Проспер Мериме – INFERNALIANA. Французская готическая проза XVIII–XIX веков (страница 29)
С этой роковой ночи, о Луций, спокойный сон мне заказан. Ни на благоуханном девичьем ложе, открытом лишь грезам любви, ни в неверной палатке, всякий вечер доставляющей страннику укрытие под иными небесами, ни даже в священном храме не найти мне спасения от ночных демонов. Лишь только, устав бороться с гибельным сном, я смежаю веки, как обступают меня те же чудища, что однажды вырвались на моих глазах из волшебного перстня Мерои. Они скачут вокруг меня, оглушают мой слух своими воплями, вселяют ужас в мою душу своими радостями и оскверняют мои дрожащие губы своими ласками — ласками гарпий.{67} Впереди всех парит Мероя, и из копны ее волос вырываются бледные всполохи. Да вот и вчера… она стала куда выше ростом… формы и черты ее остались прежними, но под пленительной внешностью, как сквозь легкую, прозрачную газовую ткань, с ужасом различал я опаленную солнцем кожу колдуньи и ее желтые, словно присыпанные серой члены; глаза ее, остановившиеся и лишенные выражения, налились кровью, кровавые слезы текли по впалым щекам, а простертая вперед рука оставляла в воздухе кровавый след…

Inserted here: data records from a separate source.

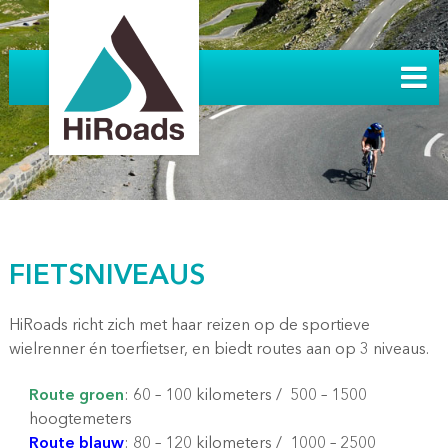
FIETSNIVEAUS
HiRoads richt zich met haar reizen op de sportieve
wielrenner én toerfietser, en biedt routes aan op 3 niveaus.
Route groen
: 60 – 100 kilometers / 500 – 1500
hoogtemeters
Route blauw
: 80 – 120 kilometers / 1000 – 2500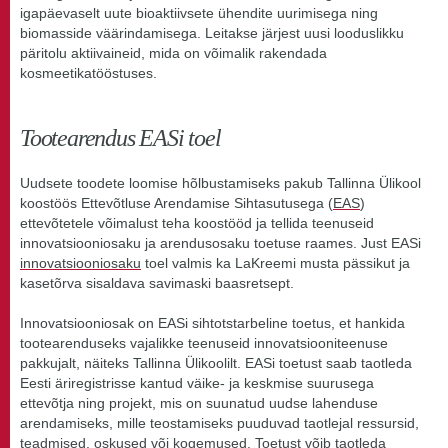
igapäevaselt uute bioaktiivsete ühendite uurimisega ning
biomasside väärindamisega. Leitakse järjest uusi looduslikku
päritolu aktiivaineid, mida on võimalik rakendada
kosmeetikatööstuses.
Tootearendus EASi toel
Uudsete toodete loomise hõlbustamiseks pakub Tallinna Ülikool
koostöös Ettevõtluse Arendamise Sihtasutusega (
EAS
)
ettevõtetele võimalust teha koostööd ja tellida teenuseid
innovatsiooniosaku ja arendusosaku toetuse raames. Just EASi
innovatsiooniosaku
toel valmis ka LaKreemi musta pässikut ja
kasetõrva sisaldava savimaski baasretsept.
Innovatsiooniosak on EASi sihtotstarbeline toetus, et hankida
tootearenduseks vajalikke teenuseid innovatsiooniteenuse
pakkujalt, näiteks Tallinna Ülikoolilt. EASi toetust saab taotleda
Eesti äriregistrisse kantud väike- ja keskmise suurusega
ettevõtja ning projekt, mis on suunatud uudse lahenduse
arendamiseks, mille teostamiseks puuduvad taotlejal ressursid,
teadmised, oskused või kogemused. Toetust võib taotleda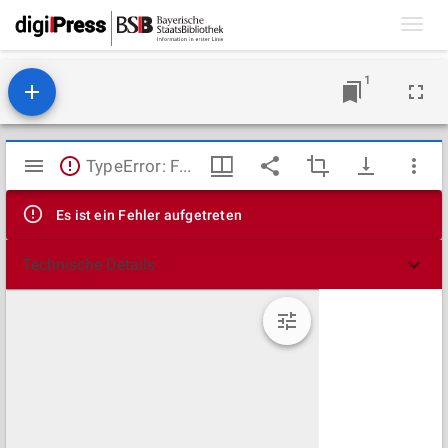
Toggl
navig
1
Mirador
TypeError: Failed to fetch
Viewer
Es ist ein Fehler aufgetreten
Technische Details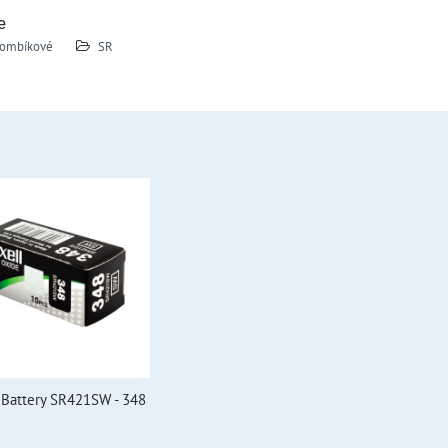
e
ombíkové
SR
 Battery SR421SW - 348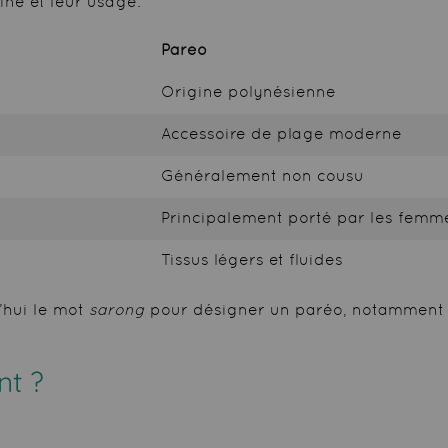
ine et leur usage.
Paréo
Origine polynésienne
Accessoire de plage moderne
Généralement non cousu
Principalement porté par les femm
Tissus légers et fluides
’hui le mot
sarong
pour désigner un paréo, notamment à 
nt ?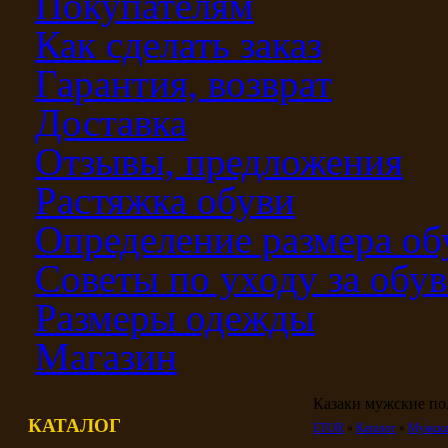
Покупателям
Как сделать заказ
Гарантия, возврат
Доставка
Отзывы, предложения
Растяжка обуви
Определение размера об
Советы по уходу за обу
Размеры одежды
Магазин
Казаки мужские по
КАТАЛОГ
ETOR
Каталог
Мужска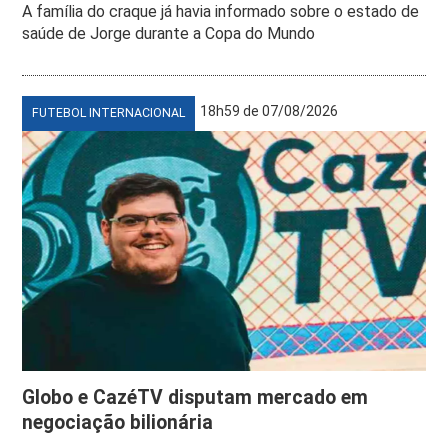
A família do craque já havia informado sobre o estado de
saúde de Jorge durante a Copa do Mundo
18h59 de 07/08/2026
FUTEBOL INTERNACIONAL
Globo e CazéTV disputam mercado em
negociação bilionária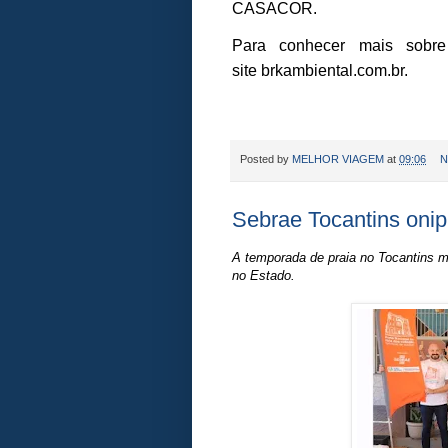
CASACOR.
Para conhecer mais sobr
site
brkambiental.com.br
.
Posted by
MELHOR VIAGEM
at
09:06
N
Sebrae Tocantins onip
A temporada de praia no Tocantins m
no Estado.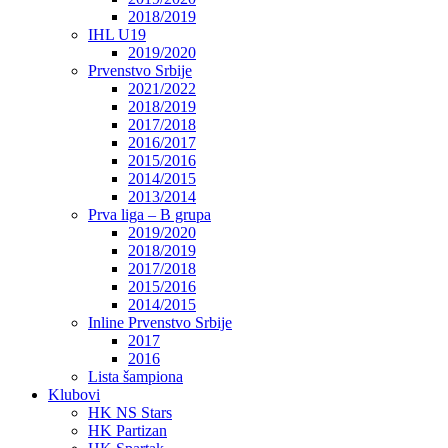
2018/2019
IHL U19
2019/2020
Prvenstvo Srbije
2021/2022
2018/2019
2017/2018
2016/2017
2015/2016
2014/2015
2013/2014
Prva liga – B grupa
2019/2020
2018/2019
2017/2018
2015/2016
2014/2015
Inline Prvenstvo Srbije
2017
2016
Lista šampiona
Klubovi
HK NS Stars
HK Partizan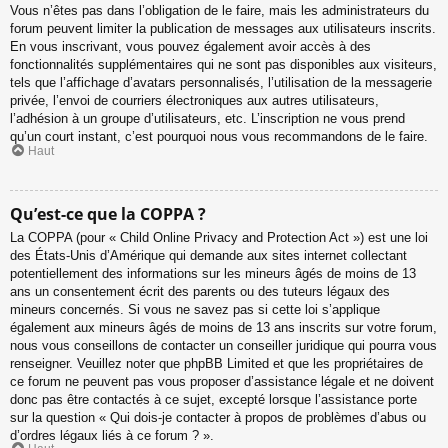
Vous n’êtes pas dans l’obligation de le faire, mais les administrateurs du
forum peuvent limiter la publication de messages aux utilisateurs inscrits.
En vous inscrivant, vous pouvez également avoir accès à des
fonctionnalités supplémentaires qui ne sont pas disponibles aux visiteurs,
tels que l’affichage d’avatars personnalisés, l’utilisation de la messagerie
privée, l’envoi de courriers électroniques aux autres utilisateurs,
l’adhésion à un groupe d’utilisateurs, etc. L’inscription ne vous prend
qu’un court instant, c’est pourquoi nous vous recommandons de le faire.
Haut
Qu’est-ce que la COPPA ?
La COPPA (pour « Child Online Privacy and Protection Act ») est une loi
des États-Unis d’Amérique qui demande aux sites internet collectant
potentiellement des informations sur les mineurs âgés de moins de 13
ans un consentement écrit des parents ou des tuteurs légaux des
mineurs concernés. Si vous ne savez pas si cette loi s’applique
également aux mineurs âgés de moins de 13 ans inscrits sur votre forum,
nous vous conseillons de contacter un conseiller juridique qui pourra vous
renseigner. Veuillez noter que phpBB Limited et que les propriétaires de
ce forum ne peuvent pas vous proposer d’assistance légale et ne doivent
donc pas être contactés à ce sujet, excepté lorsque l’assistance porte
sur la question « Qui dois-je contacter à propos de problèmes d’abus ou
d’ordres légaux liés à ce forum ? ».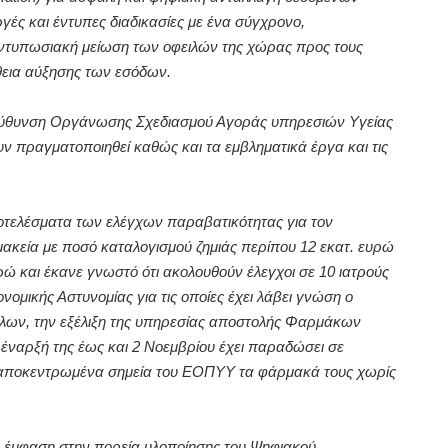
γές και έντυπες διαδικασίες με ένα σύγχρονο,
εντυπωσιακή μείωση των οφειλών της χώρας προς τους
εια αύξησης των εσόδων.
Διεύθυνση Οργάνωσης Σχεδιασμού Αγοράς υπηρεσιών Υγείας
ν πραγματοποιηθεί καθώς και τα εμβληματικά έργα και τις
τελέσματα των ελέγχων παραβατικότητας για τον
μακεία με ποσό καταλογισμού ζημιάς περίπου 12 εκατ. ευρώ
ώ και έκανε γνωστό ότι ακολουθούν έλεγχοι σε 10 ιατρούς
νομικής Αστυνομίας για τις οποίες έχει λάβει γνώση ο
λλων, την εξέλιξη της υπηρεσίας αποστολής Φαρμάκων
έναρξή της έως και 2 Νοεμβρίου έχει παραδώσει σε
 64 αποκεντρωμένα σημεία του ΕΟΠΥΥ τα φάρμακά τους χωρίς
η έμφαση στην πορεία υλοποίησης του Ψηφιακού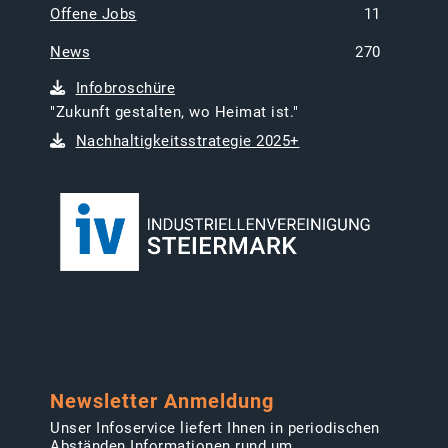
Offene Jobs
11
News
270
Infobroschüre
"Zukunft gestalten, wo Heimat ist."
Nachhaltigkeitsstrategie 2025+
Newsletter Anmeldung
Unser Infoservice liefert Ihnen in periodischen
Abständen Informationen rund um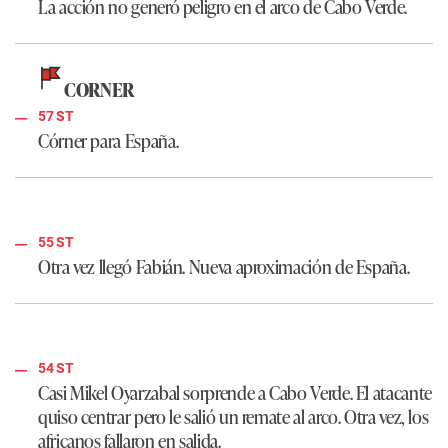
La acción no generó peligro en el arco de Cabo Verde.
CORNER
57 ST
Córner para España.
55 ST
Otra vez llegó Fabián. Nueva aproximación de España.
54 ST
Casi Mikel Oyarzabal sorprende a Cabo Verde. El atacante
quiso centrar pero le salió un remate al arco. Otra vez, los
africanos fallaron en salida.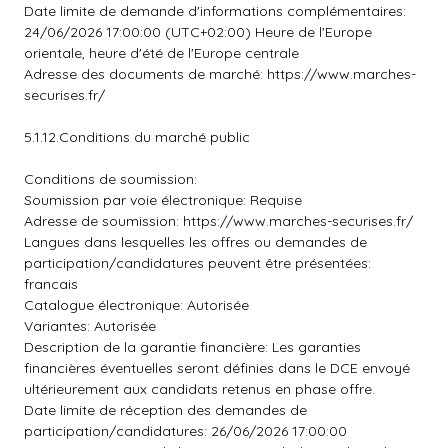
Date limite de demande d'informations complémentaires:
24/06/2026 17:00:00 (UTC+02:00) Heure de l'Europe
orientale, heure d'été de l'Europe centrale
Adresse des documents de marché: https://www.marches-
securises.fr/
5.1.12.Conditions du marché public
Conditions de soumission:
Soumission par voie électronique: Requise
Adresse de soumission: https://www.marches-securises.fr/
Langues dans lesquelles les offres ou demandes de
participation/candidatures peuvent être présentées:
francais
Catalogue électronique: Autorisée
Variantes: Autorisée
Description de la garantie financière: Les garanties
financières éventuelles seront définies dans le DCE envoyé
ultérieurement aux candidats retenus en phase offre.
Date limite de réception des demandes de
participation/candidatures: 26/06/2026 17:00:00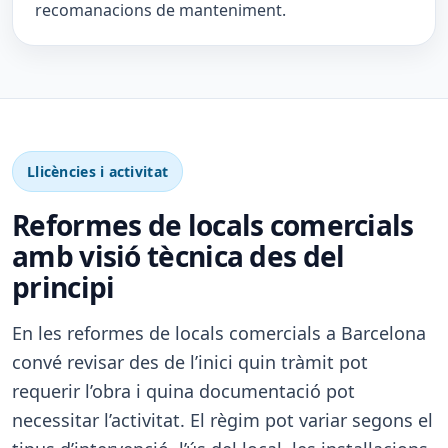
recomanacions de manteniment.
Llicències i activitat
Reformes de locals comercials
amb visió tècnica des del
principi
En les reformes de locals comercials a Barcelona
convé revisar des de l’inici quin tràmit pot
requerir l’obra i quina documentació pot
necessitar l’activitat. El règim pot variar segons el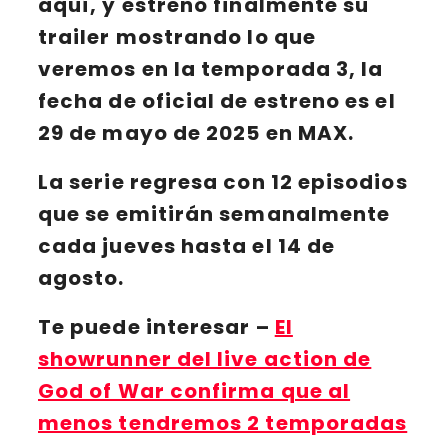
aquí, y estrenó finalmente su
trailer
mostrando lo que
veremos en
la temporada 3
, la
fecha de oficial de estreno es
el
29 de mayo de 2025
en
MAX
.
La serie regresa con
12 episodios
que se emitirán semanalmente
cada jueves hasta el 14 de
agosto.
Te puede interesar
–
El
showrunner del live action de
God of War confirma que al
menos tendremos 2 temporadas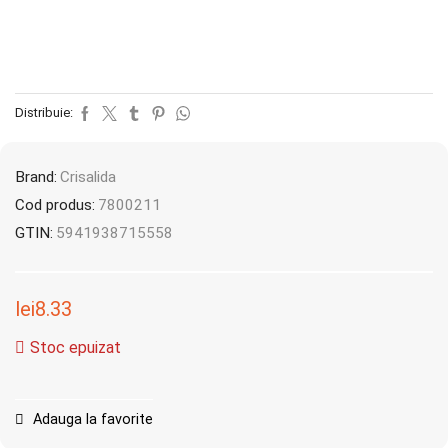
Distribuie:
Brand:
Crisalida
Cod produs:
7800211
GTIN:
5941938715558
lei
8.33
Stoc epuizat
Adauga la favorite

«Ступай, — сказала она, поманив меня пальцем, прикосновение которого грозило мне смертью, — ступай и взгляни на царство, какое я дарю своему супругу, ибо я хочу, чтобы ты познал все владения ужаса и отчаяния…» Говоря это, она летела передо мной, то припадая к земле, то взмывая над нею, подобно огоньку пламени, теплящемуся на конце готового погаснуть факела. О, какую муку причиняла стремительно одолеваемая нами дорога всем моим чувствам! Как не терпелось, кажется, и самой колдунье поскорее добраться до цели! Вообрази себе мрачное подземелье, укрывающее останки всех невинных жертв, замученных колдуньей, вообрази, что среди этих искалеченных останков не было ни единого клочка плоти, который не сохранил бы способности стенать и плакать!.. Вообрази себе движущиеся, живые стены, смыкающиеся перед тобою и постепенно заключающие твои члены в тесное, ледяное узилище… Твоя сдавливаемая грудь вздымается, трепещет, рвется к свежему воздуху сквозь пыльные развалины, факельный чад, катакомбную сырость, ядовитое дыхание мертвецов… а демоны ночи все, как один, кричат, свистят, вопят или рычат тебе в уши, вселяя ужас: «Еще мгновение — и ты задохнешься!»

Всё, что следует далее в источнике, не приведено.